Bölüm 24: Katil

1K 90 40
                                    

Kendini vücudunda gezinen hislerden kurtardığı an harekete geçti Hayal. Zeynep'ten kağıt ve kalem istedi. Telefonun yanında duran küçük not kağıtlardan getirdi kız. Hayal, hızla masanın yanındaki sandalyelerden birini çekti ve oturdu. Arkadaşının getirdiği kağıtlara telefonundaki notları geçirmeye başladı. Zeynep onun yanındaki sandalyeye oturmuş onu izliyordu. Tüm notları yazmayı bitirdiğinde hepsini geliş sıralarına göre masaya yaydı. Tekrar tekrar okudu. Okumayı bitirdiklerini o da okusun diye Zeynep'e verdi. Barış da baktı birkaç kez. Kerem bir katkısı olmayacağını düşündüğünden köşeye çekilip televizyon izledi.
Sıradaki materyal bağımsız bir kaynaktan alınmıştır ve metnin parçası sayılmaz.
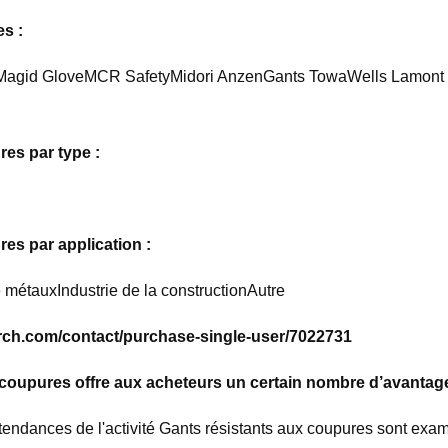
s :
gid GloveMCR SafetyMidori AnzenGants TowaWells Lamont 
es par type :
es par application :
 métauxIndustrie de la constructionAutre
arch.com/contact/purchase-single-user/7022731
coupures offre aux acheteurs un certain nombre d’avantages
es tendances de l'activité Gants résistants aux coupures sont ex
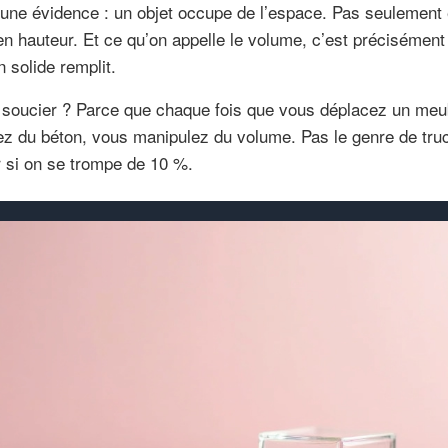
ne évidence : un objet occupe de l’espace. Pas seulement 
en hauteur. Et ce qu’on appelle le volume, c’est précisément
n solide remplit.
n soucier ? Parce que chaque fois que vous déplacez un meu
z du béton, vous manipulez du volume. Pas le genre de truc 
r si on se trompe de 10 %.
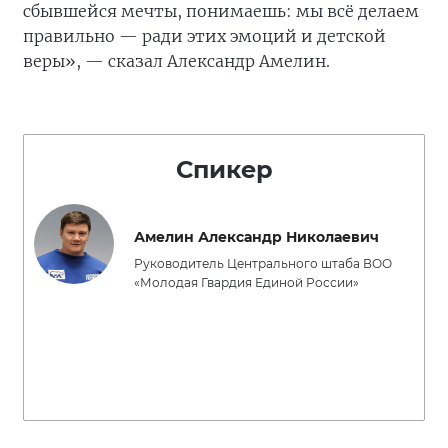
сбывшейся мечты, понимаешь: мы всё делаем
правильно — ради этих эмоций и детской
веры», — сказал Александр Амелин.
Спикер
Амелин Александр Николаевич
Руководитель Центрального штаба ВОО
«Молодая Гвардия Единой России»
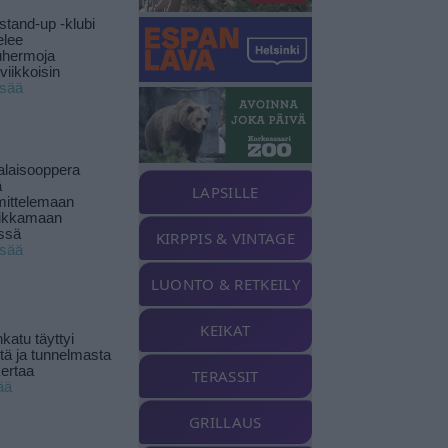
stand-up -klubi
elee
uhermoja
viikkoisin
isää
alaisooppera
ä
LAPSILLE
ittelemaan
ikkamaan
ssä
KIRPPIS & VINTAGE
isää
LUONTO & RETKEILY
KEIKAT
katu täyttyi
stä ja tunnelmasta
kertaa
TERASSIT
ää
GRILLAUS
Aradan geçen yaklaşık iki saatin sonunda Kerem bunaldığını söyleyip evden çıktı. O gittiğinde saat 19.15'ti. Barış iki buçuk saat daha kızların yanında kaldı. Onlara bir faydası olmamasının yanında, Kerem gibi o da çok bunalmıştı. Hava almaya ihtiyacı vardı yoksa gerginlikte boğularak ölecekti. Onun evden ayrılışında saat 21.47'yi gösteriyordu. Hayal, Zeynep'in -katilin aradığı sıralarda- yapmış olduğu yemekten yemedi. Karnının açlığından da bahsetmedi hiç. Tek yaptığı notları sayısız kez okuyup farklı anlamlar çıkarmaya çalışmaktı. Zeynep onun için endişelenmişti. Yemek bile istememiş olması kötü durumların habercisiydi.
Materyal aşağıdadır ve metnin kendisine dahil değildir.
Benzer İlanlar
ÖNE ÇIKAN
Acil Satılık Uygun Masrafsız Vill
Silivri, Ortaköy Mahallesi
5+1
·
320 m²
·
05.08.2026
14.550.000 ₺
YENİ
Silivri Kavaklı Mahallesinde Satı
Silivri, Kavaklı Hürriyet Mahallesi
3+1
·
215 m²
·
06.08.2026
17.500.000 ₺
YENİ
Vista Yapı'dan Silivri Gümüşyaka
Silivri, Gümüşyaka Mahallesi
Hayal notları tersten, birbirlerine geçirerek, bir çeşit anagram arayarak ve başka bir sürü yöntem deneyerek okudu. Ama bir şey bulamıyordu. Katil bildiğini umuyor olabilirdi ama nasıl bakacağını bilmiyordu işte. Verdiği mesajın daha önce hiç üstünde durmadığı kısmına gitti dikkati. Kendine kurtarıcı demişti. Dalga geçip geçmediğini düşündü. Kendini gerçekten kurtarıcı olarak görüyor olamazdı çünkü. Başını iki yana sallayarak bu alakasız düşünceleri kafasından atmaya çalıştı. Notların arasında kaybolmuşken omzuna bir elin değmesiyle dünyaya döndü.

"Hayal... Sen iyi misin?" Sesindeki endişe çok netti.

"Tabii ki de iyiyim. Neden böyle bir şey sordun ki?"

"Saat bir. Ve sen sabahtan beri hiçbir şey yemedin. Bir saatten çok çok daha uzun bir süredir hiçbir şey yemedin diyorum. Korkuyorum."

"Korkma. Şu katili bulduğumuz ve ondan kurtulduğumuz an Burak'ı günlerce mutfağa kapatıp yemek yaptıracağım."

Aldığı cevaptan tatmin olmuştu kız. Güldü. Hayal belki alışılmamış biriydi ve onu anlamak dünyanın en zor işlerindendi ama bu tuhaflığının yanında inanılmayacak kadar da güçlüydü. Onun yaşadıkları kendi başına gelse ne halde olacağını düşündü Zeynep. Yapamazdı. Onun gibi bir masaya oturup kendi başına ölümcül bir adamı bulmaya çalışamazdı. "Artık yat. Yoksa sabah çirkin olacaksın ve sen nihayet seçimini yapmışken bu sefer sevdiğin senden vazgeçecek."

"O kadar çirkin yönlerimi gördü ki, dağınık saçlar ve göz altı morlukları onu korkutamaz bence."

"Kararını verdiğini ne zaman söyleyeceksin ona?"

"Bu iş bittiğinde. Katilden tamamen kurtulduğumuzda."

"O yüzden mi bu kadar uğraşıyorsun?"

"Evet."

Arkadaşına gülümsedi kız. Onu ilk kez bir şey için bu kadar çabalarken görmüştü. İçindeki umudu hissedebiliyordu. Artık başına sadece kötü şeylerin geleceğini düşünen o karamsar kız yoktu karşısında. O yüzden onu kendi haline bırakmaya karar verdi.

"İyi geceler arkadaşım."

"Umarım öyle olur."



Zeynep o pazartesi sabahında erkenden uyandı. Hemen yataktan kalkıp Hayal'i bulmaya gitti. Gece uyuyup uyumadığından emin olmak istiyordu. Önce odasına gitti ona bakmak için ama orada değildi. Oturma odasına girdiğinde hala notların başında olduğunu görünce canı sıkılmıştı.